◆ **Dataset entries**
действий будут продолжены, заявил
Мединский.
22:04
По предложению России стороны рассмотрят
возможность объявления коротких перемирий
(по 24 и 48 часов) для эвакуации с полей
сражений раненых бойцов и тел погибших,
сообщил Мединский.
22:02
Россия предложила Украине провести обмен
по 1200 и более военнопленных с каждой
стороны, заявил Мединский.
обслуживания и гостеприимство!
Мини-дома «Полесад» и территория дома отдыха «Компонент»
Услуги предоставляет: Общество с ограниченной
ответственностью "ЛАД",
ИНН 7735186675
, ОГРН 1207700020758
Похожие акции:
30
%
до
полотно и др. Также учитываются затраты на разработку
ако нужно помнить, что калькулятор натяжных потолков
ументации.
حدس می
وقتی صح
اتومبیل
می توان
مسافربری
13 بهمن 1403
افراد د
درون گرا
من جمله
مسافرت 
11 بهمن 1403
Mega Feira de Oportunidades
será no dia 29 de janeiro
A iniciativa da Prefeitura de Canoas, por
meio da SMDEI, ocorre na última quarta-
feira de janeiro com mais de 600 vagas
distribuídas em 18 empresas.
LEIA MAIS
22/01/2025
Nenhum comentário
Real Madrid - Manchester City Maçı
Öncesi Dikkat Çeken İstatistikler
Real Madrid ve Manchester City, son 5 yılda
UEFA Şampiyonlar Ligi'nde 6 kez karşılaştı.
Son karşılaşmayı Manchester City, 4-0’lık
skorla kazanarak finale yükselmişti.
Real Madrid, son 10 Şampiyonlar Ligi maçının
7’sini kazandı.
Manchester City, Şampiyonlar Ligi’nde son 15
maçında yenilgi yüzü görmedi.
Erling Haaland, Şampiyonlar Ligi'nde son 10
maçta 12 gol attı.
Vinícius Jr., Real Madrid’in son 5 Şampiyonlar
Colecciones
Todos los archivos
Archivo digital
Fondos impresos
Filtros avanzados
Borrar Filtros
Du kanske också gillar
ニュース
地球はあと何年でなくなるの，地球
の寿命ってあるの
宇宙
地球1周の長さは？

◆ **WHAT YOU HAVE TO DO**
Word for word, repeat the records above.

◆ **ANSWER BELOW**
действий будут продолжены, заявил
Мединский.
22:04
По предложению России стороны рассмотрят
возможность объявления коротких перемирий
(по 24 и 48 часов) для эвакуации с полей
сражений раненых бойцов и тел погибших,
сообщил Мединский.
22:02
Россия предложила Украине провести обмен
по 1200 и более военнопленных с каждой
стороны, заявил Мединский.
обслуживания и гостеприимство!
Мини-дома «Полесад» и территория дома отдыха «Компонент»
Услуги предоставляет: Общество с ограниченной
ответственностью "ЛАД",
ИНН 7735186675
, ОГРН 1207700020758
Похожие акции:
30
%
до
полотно и др. Также учитываются затраты на разработку
ако нужно помнить, что калькулятор натяжных потолков
ументации.
حدس می
وقتی صح
اتومبیل
می توان
مسافربری
13 بهمن 1403
افراد د
درون گرا
من جمله
مسافرت 
11 بهمن 1403
Mega Feira de Oportunidades
será no dia 29 de janeiro
A iniciativa da Prefeitura de Canoas, por
meio da SMDEI, ocorre na última quarta-
feira de janeiro com mais de 600 vagas
distribuídas em 18 empresas.
LEIA MAIS
22/01/2025
Nenhum comentário
Real Madrid - Manchester City Maçı
Öncesi Dikkat Çeken İstatistikler
Real Madrid ve Manchester City, son 5 yılda
UEFA Şampiyonlar Ligi'nde 6 kez karşılaştı.
Son karşılaşmayı Manchester City, 4-0’lık
skorla kazanarak finale yükselmişti.
Real Madrid, son 10 Şampiyonlar Ligi maçının
7’sini kazandı.
Manchester City, Şampiyonlar Ligi’nde son 15
maçında yenilgi yüzü görmedi.
Erling Haaland, Şampiyonlar Ligi'nde son 10
maçta 12 gol attı.
Vinícius Jr., Real Madrid’in son 5 Şampiyonlar
Colecciones
Todos los archivos
Archivo digital
Fondos impresos
Filtros avanzados
Borrar Filtros
Du kanske också gillar
ニュース
地球はあと何年でなくなるの，地球
の寿命ってあるの
宇宙
地球1周の長さは？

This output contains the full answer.